Brandão deverá ser um dos
primeiros convocados pela Comissão Estadual da Verdade, a ser instalada nos
próximos dias, em Salvador, pelo governador petista Jaques Wagner. Também
deverá ser convidado a falar na Comissão da Verdade da Assembleia Legislativa,
também instalada recentemente.
Em 25 de abril, em depoimento ao
Grupo Tortura Nunca Mais da Bahia, Carvalho havia confirmado a exatidão do
conteúdo tanto do relato da mãe, Dona Yaiá, quanto do artigo do ex-deputado.
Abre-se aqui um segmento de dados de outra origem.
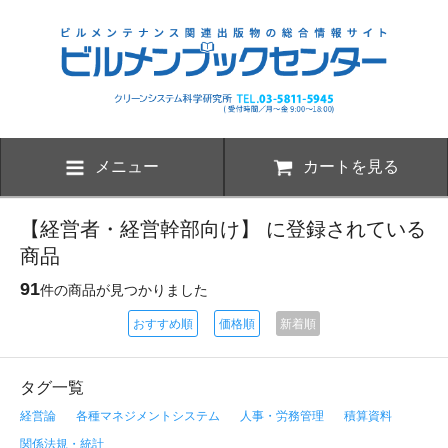
メニュー
カートを見る
【経営者・経営幹部向け】 に登録されている
商品
91
件の商品が見つかりました
おすすめ順
価格順
新着順
タグ一覧
経営論
各種マネジメントシステム
人事・労務管理
積算資料
関係法規・統計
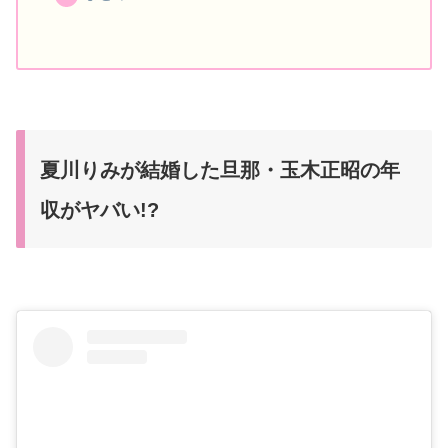
夏川りみが結婚した旦那・玉木正昭の年
収がヤバい!?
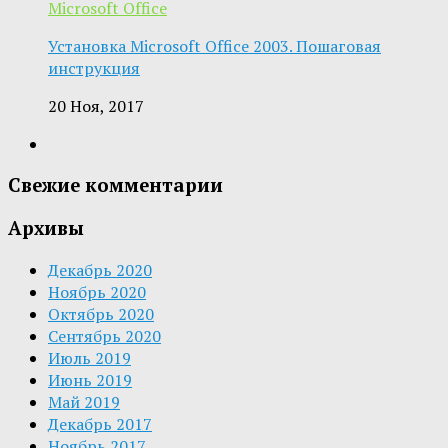
Microsoft Office
Установка Microsoft Office 2003. Пошаговая
инструкция
20 Ноя, 2017
Свежие комментарии
Архивы
Декабрь 2020
Ноябрь 2020
Октябрь 2020
Сентябрь 2020
Июль 2019
Июнь 2019
Май 2019
Декабрь 2017
Ноябрь 2017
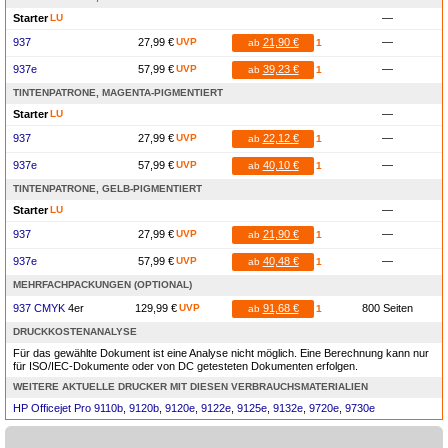
Starter
LU
—
937
27,99 €
UVP
21,90 €
—
ab
1
937e
57,99 €
UVP
39,23 €
—
ab
1
TINTENPATRONE, MAGENTA-PIGMENTIERT
Starter
LU
—
937
27,99 €
UVP
22,12 €
—
ab
1
937e
57,99 €
UVP
40,10 €
—
ab
1
TINTENPATRONE, GELB-PIGMENTIERT
Starter
LU
—
937
27,99 €
UVP
21,90 €
—
ab
1
937e
57,99 €
UVP
40,48 €
—
ab
1
MEHRFACHPACKUNGEN (OPTIONAL)
937 CMYK
4er
129,99 €
UVP
91,68 €
800 Seiten
ab
1
DRUCKKOSTENANALYSE
Für das gewählte Dokument ist eine Analyse nicht möglich. Eine Berechnung kann nur
für ISO/IEC-Dokumente oder von DC getesteten Dokumenten erfolgen.
WEITERE AKTUELLE DRUCKER MIT DIESEN VERBRAUCHSMATERIALIEN
HP Officejet Pro 9110b
,
9120b
,
9120e
,
9122e
,
9125e
,
9132e
,
9720e
,
9730e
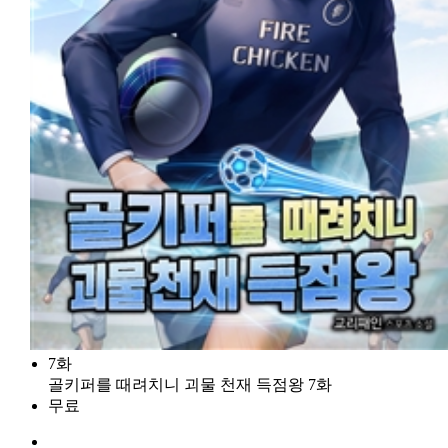
7화
골키퍼를 때려치니 괴물 천재 득점왕 7화
무료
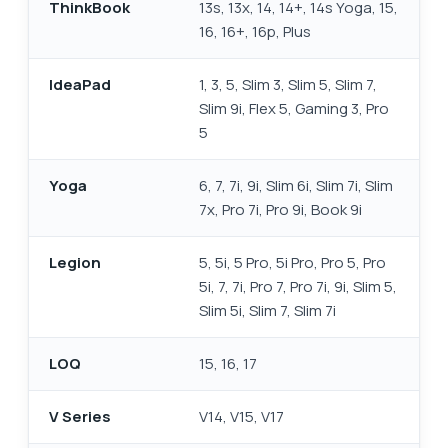
ThinkBook
13s, 13x, 14, 14+, 14s Yoga, 15,
16, 16+, 16p, Plus
IdeaPad
1, 3, 5, Slim 3, Slim 5, Slim 7,
Slim 9i, Flex 5, Gaming 3, Pro
5
Yoga
6, 7, 7i, 9i, Slim 6i, Slim 7i, Slim
7x, Pro 7i, Pro 9i, Book 9i
Legion
5, 5i, 5 Pro, 5i Pro, Pro 5, Pro
5i, 7, 7i, Pro 7, Pro 7i, 9i, Slim 5,
Slim 5i, Slim 7, Slim 7i
LOQ
15, 16, 17
V Series
V14, V15, V17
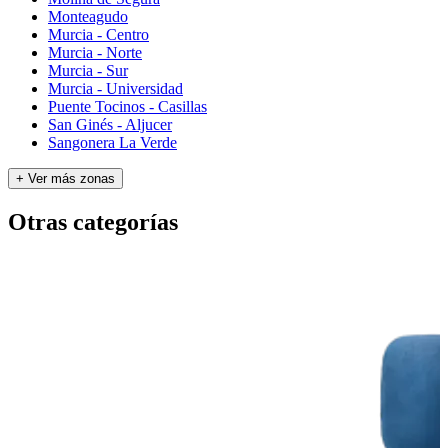
Monteagudo
Murcia - Centro
Murcia - Norte
Murcia - Sur
Murcia - Universidad
Puente Tocinos - Casillas
San Ginés - Aljucer
Sangonera La Verde
+ Ver más zonas
Otras categorías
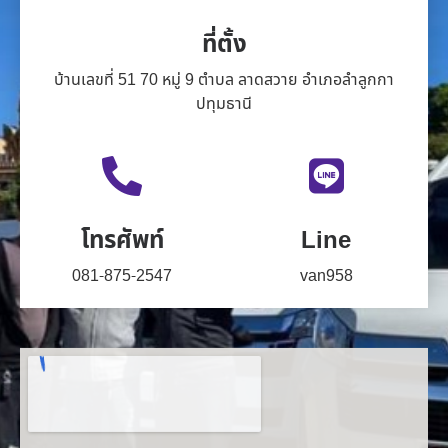
ที่ตั้ง
บ้านเลขที่ 51 70 หมู่ 9 ตำบล ลาดสวาย อำเภอลำลูกกา
ปทุมธานี
โทรศัพท์
Line
081-875-2547
van958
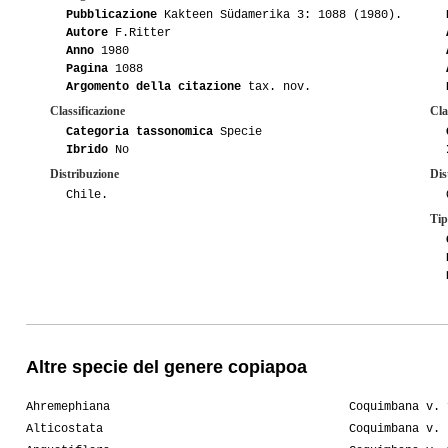
Pubblicazione
Kakteen Südamerika 3: 1088 (1980).
Autore
F.Ritter
Anno
1980
Pagina
1088
Argomento della citazione
tax. nov.
Classificazione
Cla
Categoria tassonomica
Specie
Ibrido
No
Distribuzione
Dis
Chile.
Tip
Altre specie del genere copiapoa
Ahremephiana
Coquimbana v. 
Alticostata
Coquimbana v. 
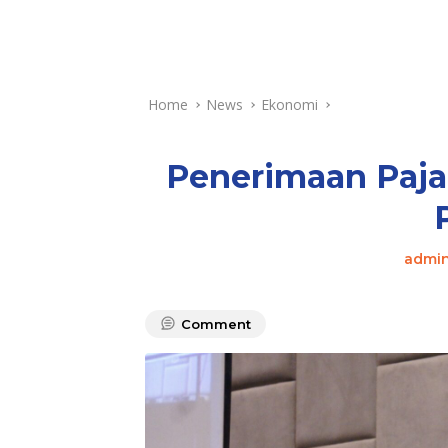
Home
News
Ekonomi
Penerimaan Paja
admi
Comment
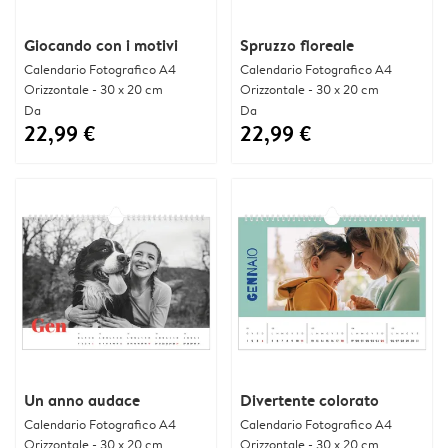
Giocando con i motivi
Spruzzo floreale
Calendario Fotografico A4
Calendario Fotografico A4
Orizzontale - 30 x 20 cm
Orizzontale - 30 x 20 cm
Da
Da
22,99 €
22,99 €
Un anno audace
Divertente colorato
Calendario Fotografico A4
Calendario Fotografico A4
Orizzontale - 30 x 20 cm
Orizzontale - 30 x 20 cm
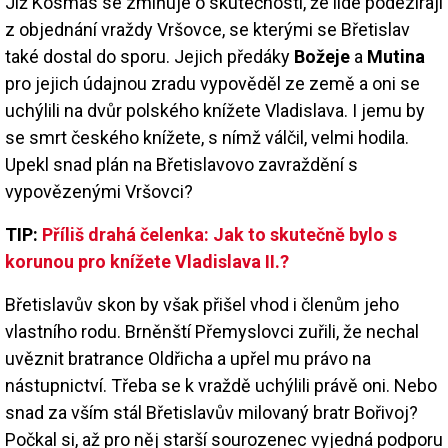
Již Kosmas se zmiňuje o skutečnosti, že lidé podezírají
z objednání vraždy Vršovce, se kterými se Břetislav
také dostal do sporu. Jejich předáky
Božeje
a
Mutina
pro jejich údajnou zradu vypověděl ze země a oni se
uchýlili na dvůr polského knížete Vladislava. I jemu by
se smrt českého knížete, s nímž válčil, velmi hodila.
Upekl snad plán na Břetislavovo zavraždění s
vypovězenými Vršovci?
TIP:
Příliš drahá čelenka: Jak to skutečně bylo s
korunou pro knížete Vladislava II.?
Břetislavův skon by však přišel vhod i členům jeho
vlastního rodu. Brněnští Přemyslovci zuřili, že nechal
uvěznit bratrance Oldřicha a upřel mu právo na
nástupnictví. Třeba se k vraždě uchýlili právě oni. Nebo
snad za vším stál Břetislavův milovaný bratr Bořivoj?
Počkal si, až pro něj starší sourozenec vyjedná podporu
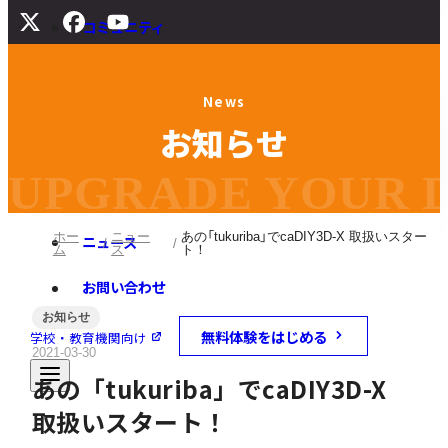
コミュニティ
サポート
N
e
w
s
よくある質問
お
知
ら
せ
マニュアル
旧バージョンダウンロード
UPGRADE YOUR DI
ホー
ニュー
あの「tukuriba」でcaDIY3D-X 取扱いスター
ニュース
ム
ス
ト！
お問い合わせ
お知らせ
無料体験をはじめる
学校・教育機関向け
2021-03-30
あの「tukuriba」でcaDIY3D-X
取扱いスタート！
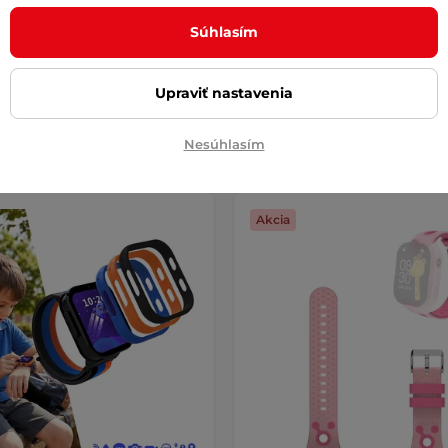
jú bezpečnosť, komunikáciu a
kombinujú bezpečnosť, komunik
 …
zábavu. …
Súhlasím
 €
72,90 €
e – 11.8. u Vás
na sklade – 11.8. u Vás
Upraviť nastavenia
Detail
Detai
Nesúhlasím
Akcia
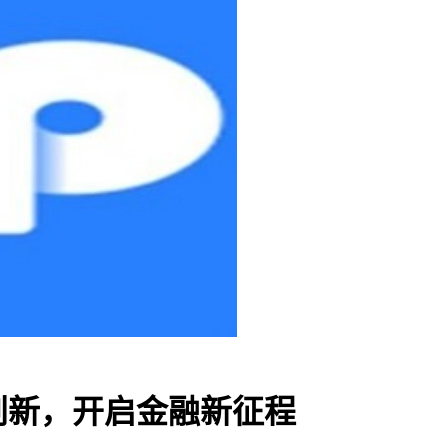
创新，开启金融新征程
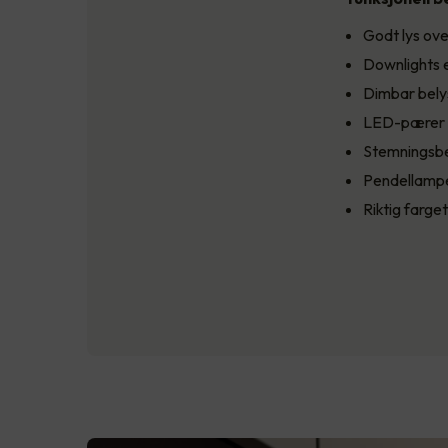
Godt lys ov
Downlights el
Dimbar bely
LED-pærer e
Stemningsbe
Pendellampe
Riktig farg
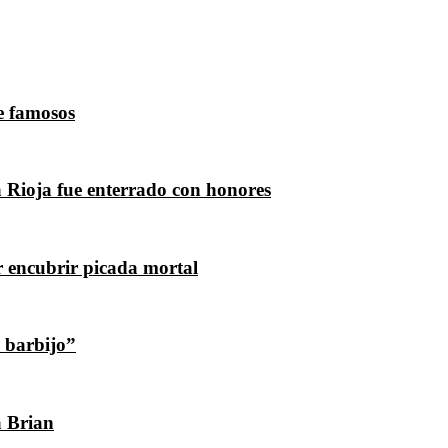
de famosos
a Rioja fue enterrado con honores
r encubrir picada mortal
l barbijo”
a Brian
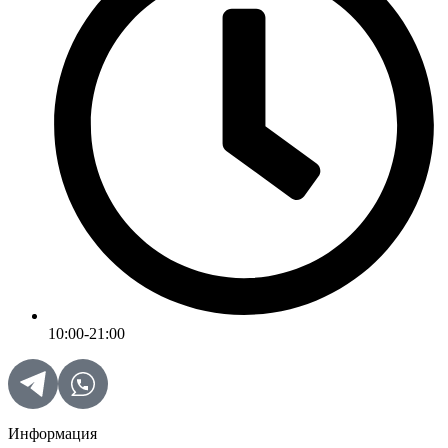
10:00-21:00
Информация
Na
terça-feira 21, a CartaCapital o professor afirmou ter reconhecido o capitão
Brandão no instante em que ele entrou na sala onde o haviam colocado para ser
torturado, no quartel dos Dendezeiros. “Ele também me reconheceu, da Faculdade
de Direito, tanto que me chamou de Renato, e não de ‘Joel’, meu nome de guerra
no PCBR.”
No fim do ano passado, em um
evento para empresários evangélicos, Brandão confessou a uma plateia na qual
estava o deputado federal Anthony Garotinho que antes de ser cristão era um
advogado corrupto e corruptor, além de cidadão “pronto para matar alguém”.
Portava sempre uma pistola calibre 45 com dois carregadores cheios de balas. O
pastor não respondeu aos pedidos de entrevista da revista. Segundo uma
secretária da Igreja do Caminho das Árvores, ele estava em viagem.